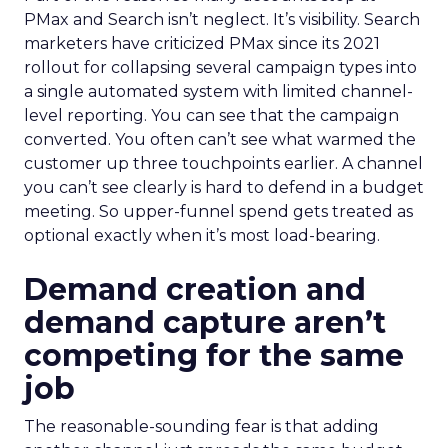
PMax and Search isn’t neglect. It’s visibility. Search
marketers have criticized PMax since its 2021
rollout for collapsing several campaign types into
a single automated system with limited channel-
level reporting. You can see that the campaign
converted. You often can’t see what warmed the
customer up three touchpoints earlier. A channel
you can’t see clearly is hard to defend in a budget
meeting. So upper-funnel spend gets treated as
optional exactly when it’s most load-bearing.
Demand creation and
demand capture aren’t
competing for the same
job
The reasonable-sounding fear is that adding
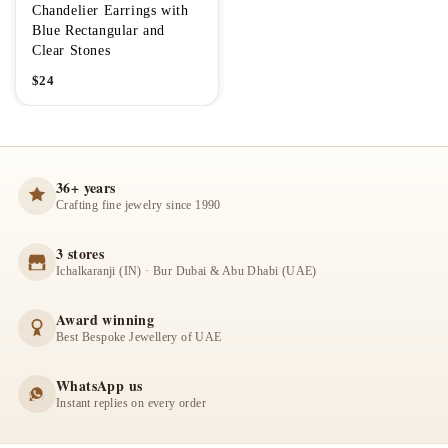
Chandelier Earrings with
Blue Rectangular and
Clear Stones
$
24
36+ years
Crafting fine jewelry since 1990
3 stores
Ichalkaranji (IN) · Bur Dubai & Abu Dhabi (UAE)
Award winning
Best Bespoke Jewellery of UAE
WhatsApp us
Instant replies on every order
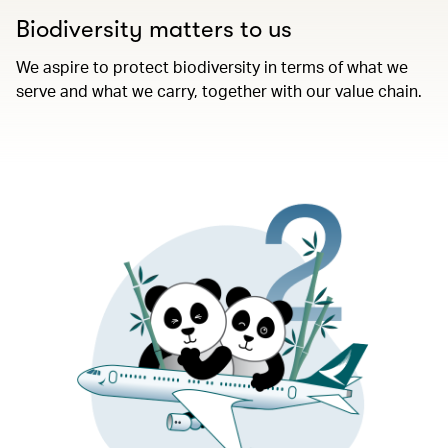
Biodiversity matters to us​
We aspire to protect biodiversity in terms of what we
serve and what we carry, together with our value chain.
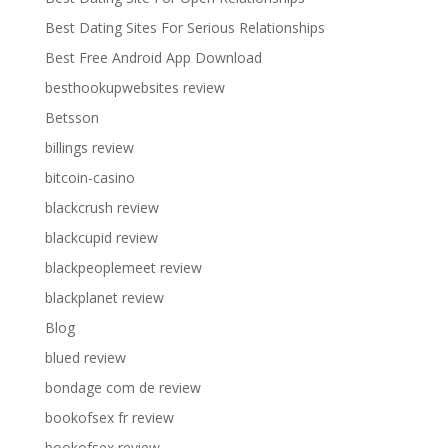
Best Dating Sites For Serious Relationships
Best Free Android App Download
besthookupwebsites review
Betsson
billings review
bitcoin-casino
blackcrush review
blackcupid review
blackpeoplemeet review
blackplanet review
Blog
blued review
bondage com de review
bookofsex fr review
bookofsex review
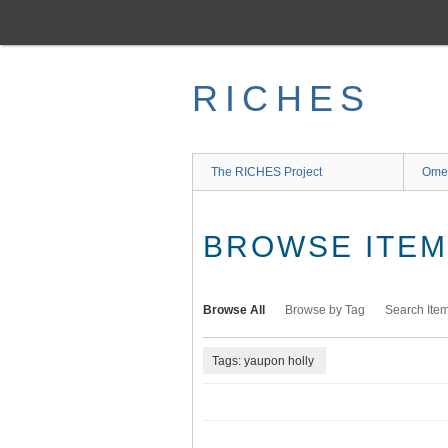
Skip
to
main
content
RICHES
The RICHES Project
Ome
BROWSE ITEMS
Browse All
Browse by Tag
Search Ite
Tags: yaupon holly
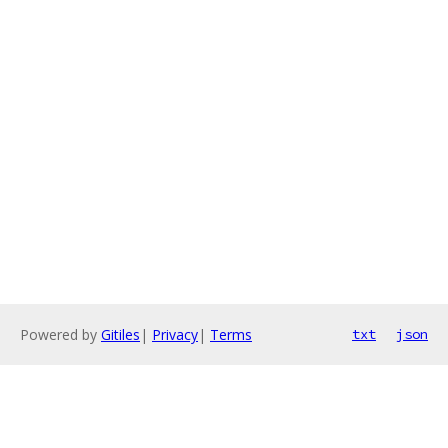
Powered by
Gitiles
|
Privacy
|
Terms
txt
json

◆ ◆ ◆ ◆ ◆ ◆ ◆

▸ What you have to do: Set down the whole listing exactly as given, except for the pictures.

▸ The answer:
PMax and Search isn’t neglect. It’s visibility. Search
marketers have criticized PMax since its 2021
rollout for collapsing several campaign types into
a single automated system with limited channel-
level reporting. You can see that the campaign
converted. You often can’t see what warmed the
customer up three touchpoints earlier. A channel
you can’t see clearly is hard to defend in a budget
meeting. So upper-funnel spend gets treated as
optional exactly when it’s most load-bearing.
Demand creation and
demand capture aren’t
competing for the same
job
The reasonable-sounding fear is that adding
Chandelier Earrings with
Blue Rectangular and
Clear Stones
$
24
36+ years
Crafting fine jewelry since 1990
3 stores
Ichalkaranji (IN) · Bur Dubai & Abu Dhabi (UAE)
Award winning
Best Bespoke Jewellery of UAE
WhatsApp us
Instant replies on every order
Biodiversity matters to us​
We aspire to protect biodiversity in terms of what we
serve and what we carry, together with our value chain.
Best Dating Sites For Serious Relationships
Best Free Android App Download
besthookupwebsites review
Betsson
billings review
bitcoin-casino
blackcrush review
blackcupid review
blackpeoplemeet review
blackplanet review
Blog
blued review
bondage com de review
bookofsex fr review
bookofsex review
Skip
to
main
content
RICHES
The RICHES Project
Ome
BROWSE ITEMS
Browse All
Browse by Tag
Search Ite
Tags: yaupon holly
Powered by
Gitiles
|
Privacy
|
Terms
txt
json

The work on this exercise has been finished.